--- Source information ---

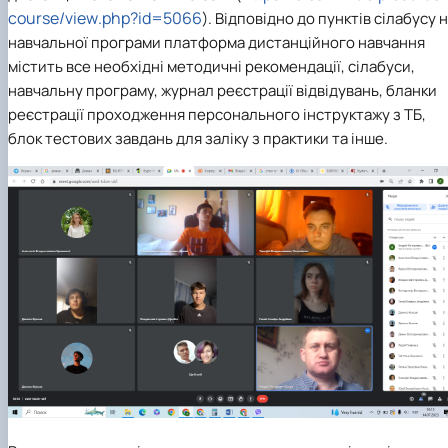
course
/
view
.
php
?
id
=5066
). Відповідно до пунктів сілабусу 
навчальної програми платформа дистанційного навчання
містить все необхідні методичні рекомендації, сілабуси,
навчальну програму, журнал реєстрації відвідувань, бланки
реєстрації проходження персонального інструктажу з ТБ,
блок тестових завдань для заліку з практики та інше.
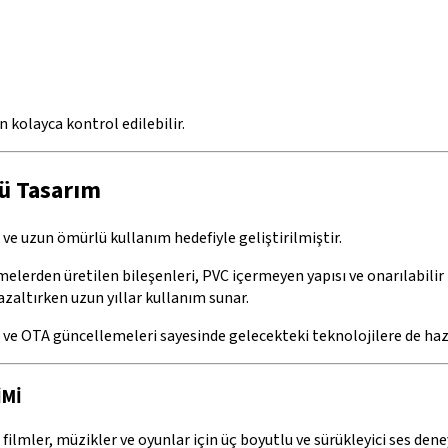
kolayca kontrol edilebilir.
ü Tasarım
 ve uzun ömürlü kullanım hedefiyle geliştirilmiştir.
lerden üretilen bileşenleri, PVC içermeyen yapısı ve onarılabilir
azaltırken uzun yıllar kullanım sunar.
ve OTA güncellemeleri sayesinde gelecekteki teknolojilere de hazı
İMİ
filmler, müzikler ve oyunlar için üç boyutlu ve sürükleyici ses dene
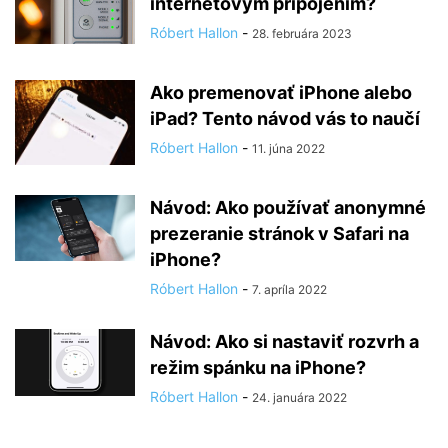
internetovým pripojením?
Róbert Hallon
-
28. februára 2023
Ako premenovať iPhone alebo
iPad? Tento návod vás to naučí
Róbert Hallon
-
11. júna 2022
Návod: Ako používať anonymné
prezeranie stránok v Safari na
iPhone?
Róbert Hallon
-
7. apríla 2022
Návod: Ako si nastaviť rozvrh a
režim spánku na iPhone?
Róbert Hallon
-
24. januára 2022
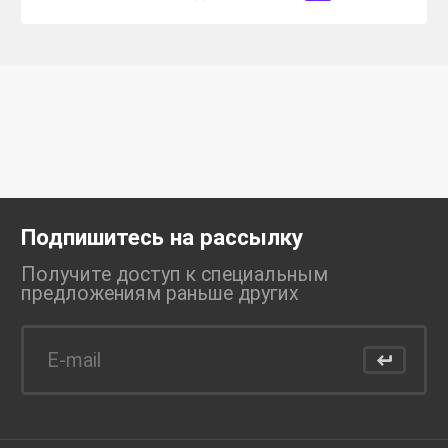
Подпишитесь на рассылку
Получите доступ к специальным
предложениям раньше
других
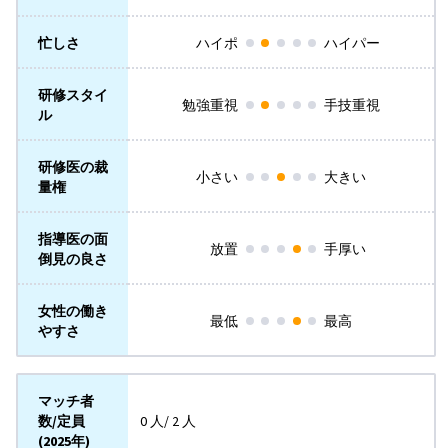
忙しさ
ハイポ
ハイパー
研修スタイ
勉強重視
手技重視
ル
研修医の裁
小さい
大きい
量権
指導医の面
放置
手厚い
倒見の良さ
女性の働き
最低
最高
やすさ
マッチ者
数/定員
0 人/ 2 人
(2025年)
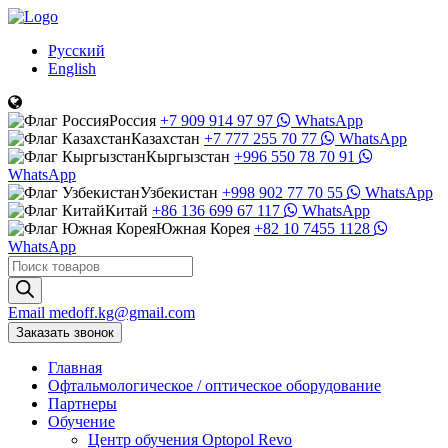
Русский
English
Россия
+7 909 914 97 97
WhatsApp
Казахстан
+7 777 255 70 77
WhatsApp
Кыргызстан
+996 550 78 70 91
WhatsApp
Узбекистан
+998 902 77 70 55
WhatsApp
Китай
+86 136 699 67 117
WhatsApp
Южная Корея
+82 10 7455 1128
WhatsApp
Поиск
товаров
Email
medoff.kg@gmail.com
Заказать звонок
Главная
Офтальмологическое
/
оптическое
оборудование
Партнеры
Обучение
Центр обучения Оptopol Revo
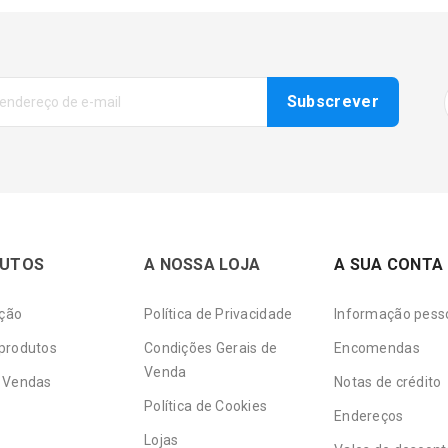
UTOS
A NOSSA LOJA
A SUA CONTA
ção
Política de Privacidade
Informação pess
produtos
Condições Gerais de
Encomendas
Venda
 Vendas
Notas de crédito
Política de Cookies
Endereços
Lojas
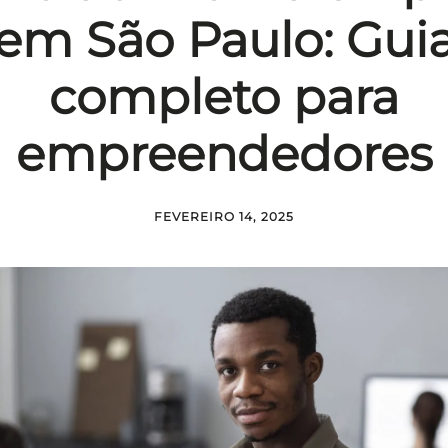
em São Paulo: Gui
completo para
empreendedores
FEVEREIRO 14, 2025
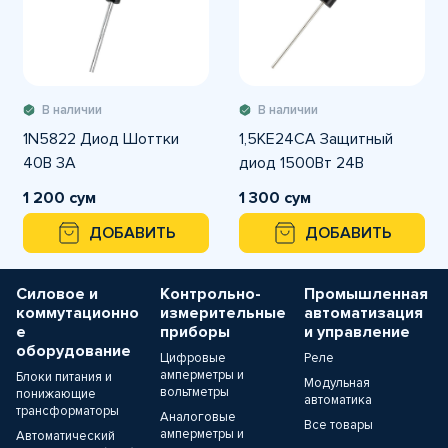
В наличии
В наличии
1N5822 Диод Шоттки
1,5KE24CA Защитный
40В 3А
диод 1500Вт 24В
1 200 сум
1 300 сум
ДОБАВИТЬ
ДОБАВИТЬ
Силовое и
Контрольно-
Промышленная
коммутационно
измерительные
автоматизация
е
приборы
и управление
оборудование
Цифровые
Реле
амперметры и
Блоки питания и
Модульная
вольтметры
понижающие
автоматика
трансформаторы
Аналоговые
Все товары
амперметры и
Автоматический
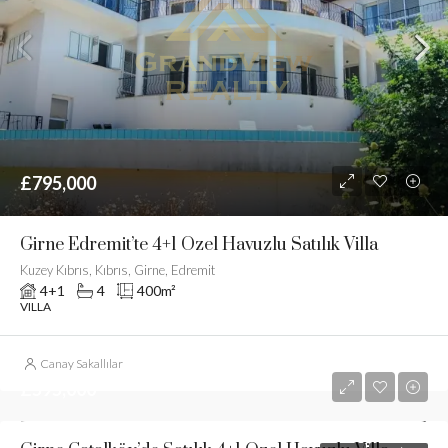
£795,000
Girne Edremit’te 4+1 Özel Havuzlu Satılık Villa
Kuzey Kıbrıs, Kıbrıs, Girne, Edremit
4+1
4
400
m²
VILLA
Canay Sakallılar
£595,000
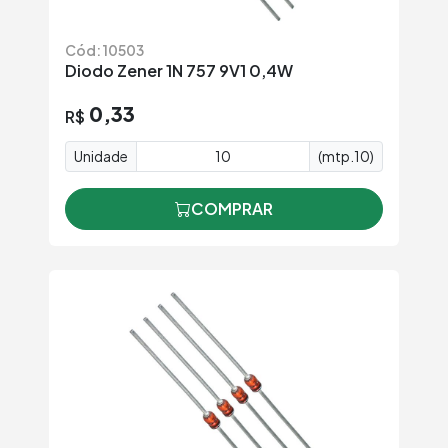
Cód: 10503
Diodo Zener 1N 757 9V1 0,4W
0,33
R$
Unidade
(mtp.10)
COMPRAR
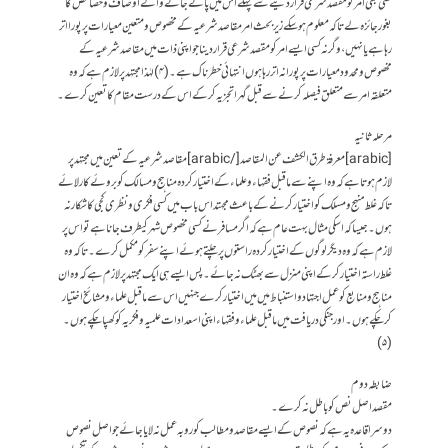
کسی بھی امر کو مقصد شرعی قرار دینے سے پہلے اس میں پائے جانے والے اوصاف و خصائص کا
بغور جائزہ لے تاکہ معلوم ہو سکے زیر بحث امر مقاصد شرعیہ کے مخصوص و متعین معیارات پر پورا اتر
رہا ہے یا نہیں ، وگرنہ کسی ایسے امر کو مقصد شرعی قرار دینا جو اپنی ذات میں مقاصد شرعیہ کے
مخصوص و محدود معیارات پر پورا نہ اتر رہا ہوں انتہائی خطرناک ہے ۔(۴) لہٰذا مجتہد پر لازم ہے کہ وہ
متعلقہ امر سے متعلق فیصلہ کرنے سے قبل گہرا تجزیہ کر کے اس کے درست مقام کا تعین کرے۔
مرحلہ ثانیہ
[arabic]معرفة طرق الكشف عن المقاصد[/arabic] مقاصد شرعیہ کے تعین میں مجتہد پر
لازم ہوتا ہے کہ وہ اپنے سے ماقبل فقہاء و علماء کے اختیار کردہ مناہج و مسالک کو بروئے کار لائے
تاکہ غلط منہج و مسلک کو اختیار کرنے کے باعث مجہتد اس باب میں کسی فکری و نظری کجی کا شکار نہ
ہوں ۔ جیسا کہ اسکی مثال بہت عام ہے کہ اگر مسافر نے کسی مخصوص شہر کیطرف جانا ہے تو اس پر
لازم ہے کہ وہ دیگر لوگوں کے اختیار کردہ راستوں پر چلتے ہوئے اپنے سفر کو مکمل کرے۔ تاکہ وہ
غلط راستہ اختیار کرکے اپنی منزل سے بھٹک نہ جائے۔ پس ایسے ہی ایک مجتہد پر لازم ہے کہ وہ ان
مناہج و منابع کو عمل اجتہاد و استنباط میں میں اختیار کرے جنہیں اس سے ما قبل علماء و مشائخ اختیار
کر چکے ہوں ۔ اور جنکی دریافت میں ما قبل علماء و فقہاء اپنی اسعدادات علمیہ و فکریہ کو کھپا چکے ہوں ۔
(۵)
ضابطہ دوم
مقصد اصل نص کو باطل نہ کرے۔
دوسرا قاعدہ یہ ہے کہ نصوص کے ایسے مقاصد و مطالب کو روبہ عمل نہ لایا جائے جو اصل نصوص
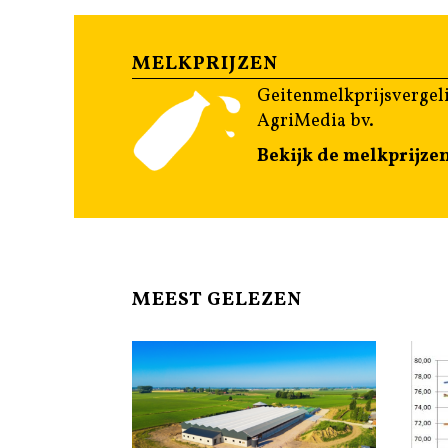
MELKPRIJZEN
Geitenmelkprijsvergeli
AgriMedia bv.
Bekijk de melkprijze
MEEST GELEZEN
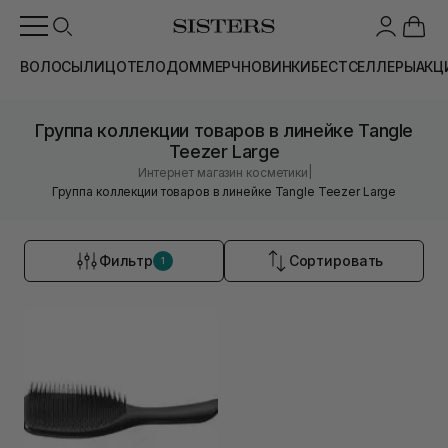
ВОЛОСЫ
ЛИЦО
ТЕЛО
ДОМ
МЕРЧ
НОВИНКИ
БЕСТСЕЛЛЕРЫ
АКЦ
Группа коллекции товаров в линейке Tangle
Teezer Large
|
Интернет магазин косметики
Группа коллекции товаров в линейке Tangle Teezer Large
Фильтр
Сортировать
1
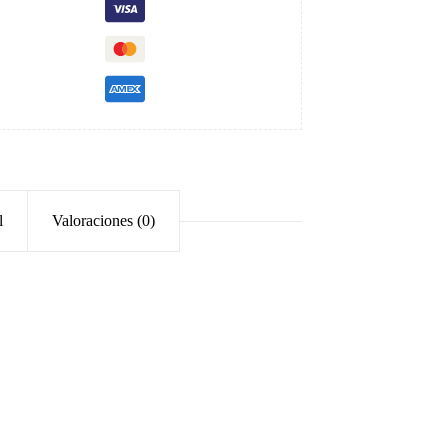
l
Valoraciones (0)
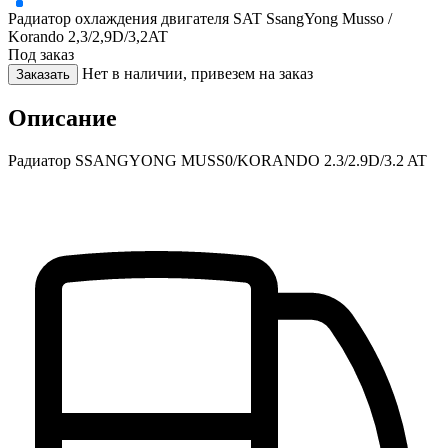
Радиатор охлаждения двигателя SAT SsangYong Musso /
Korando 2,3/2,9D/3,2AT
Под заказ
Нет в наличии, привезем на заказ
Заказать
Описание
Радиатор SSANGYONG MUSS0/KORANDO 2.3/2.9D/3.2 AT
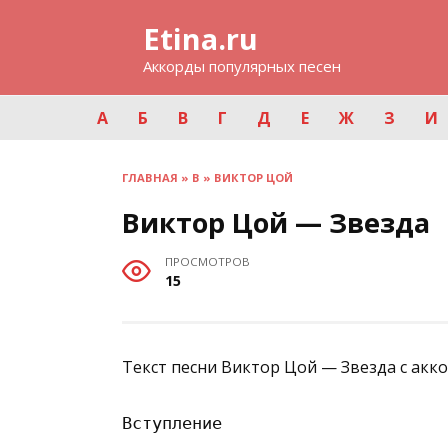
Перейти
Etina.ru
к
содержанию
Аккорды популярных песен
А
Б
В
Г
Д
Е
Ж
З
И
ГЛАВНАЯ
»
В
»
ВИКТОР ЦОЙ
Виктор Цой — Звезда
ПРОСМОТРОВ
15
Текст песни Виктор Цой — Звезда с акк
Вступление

---

**Task to complete**
Images stay out; the entries above are to be printed exactly.

**Result of the exercise**
course
/
view
.
php
?
id
=5066
). Відповідно до пунктів сілабусу 
навчальної програми платформа дистанційного навчання
містить все необхідні методичні рекомендації, сілабуси,
навчальну програму, журнал реєстрації відвідувань, бланки
реєстрації проходження персонального інструктажу з ТБ,
блок тестових завдань для заліку з практики та інше.
kolayca kontrol edilebilir.
ü Tasarım
 ve uzun ömürlü kullanım hedefiyle geliştirilmiştir.
lerden üretilen bileşenleri, PVC içermeyen yapısı ve onarılabilir
azaltırken uzun yıllar kullanım sunar.
ve OTA güncellemeleri sayesinde gelecekteki teknolojilere de hazı
İMİ
filmler, müzikler ve oyunlar için üç boyutlu ve sürükleyici ses dene
internetovým pripojením?
Róbert Hallon
-
28. februára 2023
Ako premenovať iPhone alebo
iPad? Tento návod vás to naučí
Róbert Hallon
-
11. júna 2022
Návod: Ako používať anonymné
prezeranie stránok v Safari na
iPhone?
Róbert Hallon
-
7. apríla 2022
Návod: Ako si nastaviť rozvrh a
režim spánku na iPhone?
Róbert Hallon
-
24. januára 2022
Подпишитесь на рассылку
Получите доступ к специальным
предложениям раньше
других
忙しさ
ハイポ
ハイパー
研修スタイ
勉強重視
手技重視
ル
研修医の裁
小さい
大きい
量権
指導医の面
放置
手厚い
倒見の良さ
女性の働き
最低
最高
やすさ
マッチ者
数/定員
0 人/ 2 人
(2025年)
Русский
English
Россия
+7 909 914 97 97
WhatsApp
Казахстан
+7 777 255 70 77
WhatsApp
Кыргызстан
+996 550 78 70 91
WhatsApp
Узбекистан
+998 902 77 70 55
WhatsApp
Китай
+86 136 699 67 117
WhatsApp
Южная Корея
+82 10 7455 1128
WhatsApp
Поиск
товаров
Email
medoff.kg@gmail.com
Заказать звонок
Главная
Офтальмологическое
/
оптическое
оборудование
Партнеры
Обучение
Центр обучения Оptopol Revo
UTOS
A NOSSA LOJA
A SUA CONTA
ção
Política de Privacidade
Informação pess
produtos
Condições Gerais de
Encomendas
Venda
 Vendas
Notas de crédito
Política de Cookies
Endereços
Lojas
em São Paulo: Gui
completo para
empreendedores
FEVEREIRO 14, 2025
В наличии
В наличии
1N5822 Диод Шоттки
1,5KE24CA Защитный
40В 3А
диод 1500Вт 24В
1 200 сум
1 300 сум
ДОБАВИТЬ
ДОБАВИТЬ
Силовое и
Контрольно-
Промышленная
коммутационно
измерительные
автоматизация
е
приборы
и управление
оборудование
Цифровые
Реле
амперметры и
Блоки питания и
Модульная
вольтметры
понижающие
автоматика
трансформаторы
Аналоговые
Все товары
амперметры и
Автоматический
£795,000
Girne Edremit’te 4+1 Özel Havuzlu Satılık Villa
Kuzey Kıbrıs, Kıbrıs, Girne, Edremit
4+1
4
400
m²
VILLA
Canay Sakallılar
£595,000
Cód: 10503
Diodo Zener 1N 757 9V1 0,4W
0,33
R$
Unidade
(mtp.10)
COMPRAR
کسی بھی امر کو مقصد شرعی قرار دینے سے پہلے اس میں پائے جانے والے اوصاف و خصائص کا
بغور جائزہ لے تاکہ معلوم ہو سکے زیر بحث امر مقاصد شرعیہ کے مخصوص و متعین معیارات پر پورا اتر
رہا ہے یا نہیں ، وگرنہ کسی ایسے امر کو مقصد شرعی قرار دینا جو اپنی ذات میں مقاصد شرعیہ کے
مخصوص و محدود معیارات پر پورا نہ اتر رہا ہوں انتہائی خطرناک ہے ۔(۴) لہٰذا مجتہد پر لازم ہے کہ وہ
متعلقہ امر سے متعلق فیصلہ کرنے سے قبل گہرا تجزیہ کر کے اس کے درست مقام کا تعین کرے۔
مرحلہ ثانیہ
[arabic]معرفة طرق الكشف عن المقاصد[/arabic] مقاصد شرعیہ کے تعین میں مجتہد پر
لازم ہوتا ہے کہ وہ اپنے سے ماقبل فقہاء و علماء کے اختیار کردہ مناہج و مسالک کو بروئے کار لائے
تاکہ غلط منہج و مسلک کو اختیار کرنے کے باعث مجہتد اس باب میں کسی فکری و نظری کجی کا شکار نہ
ہوں ۔ جیسا کہ اسکی مثال بہت عام ہے کہ اگر مسافر نے کسی مخصوص شہر کیطرف جانا ہے تو اس پر
لازم ہے کہ وہ دیگر لوگوں کے اختیار کردہ راستوں پر چلتے ہوئے اپنے سفر کو مکمل کرے۔ تاکہ وہ
غلط راستہ اختیار کرکے اپنی منزل سے بھٹک نہ جائے۔ پس ایسے ہی ایک مجتہد پر لازم ہے کہ وہ ان
مناہج و منابع کو عمل اجتہاد و استنباط میں میں اختیار کرے جنہیں اس سے ما قبل علماء و مشائخ اختیار
کر چکے ہوں ۔ اور جنکی دریافت میں ما قبل علماء و فقہاء اپنی اسعدادات علمیہ و فکریہ کو کھپا چکے ہوں ۔
(۵)
ضابطہ دوم
مقصد اصل نص کو باطل نہ کرے۔
دوسرا قاعدہ یہ ہے کہ نصوص کے ایسے مقاصد و مطالب کو روبہ عمل نہ لایا جائے جو اصل نصوص
MELKPRIJZEN
Geitenmelkprijsvergeli
AgriMedia bv.
Bekijk de melkprijze
MEEST GELEZEN
ВОЛОСЫ
ЛИЦО
ТЕЛО
ДОМ
МЕРЧ
НОВИНКИ
БЕСТСЕЛЛЕРЫ
АКЦ
Группа коллекции товаров в линейке Tangle
Teezer Large
|
Интернет магазин косметики
Группа коллекции товаров в линейке Tangle Teezer Large
Фильтр
Сортировать
1
l
Valoraciones (0)
Радиатор охлаждения двигателя SAT SsangYong Musso /
Korando 2,3/2,9D/3,2AT
Под заказ
Нет в наличии, привезем на заказ
Заказать
Описание
Радиатор SSANGYONG MUSS0/KORANDO 2.3/2.9D/3.2 AT
Перейти
Etina.ru
к
содержанию
Аккорды популярных песен
А
Б
В
Г
Д
Е
Ж
З
И
ГЛАВНАЯ
»
В
»
ВИКТОР ЦОЙ
Виктор Цой — Звезда
ПРОСМОТРОВ
15
Текст песни Виктор Цой — Звезда с акк
Вступление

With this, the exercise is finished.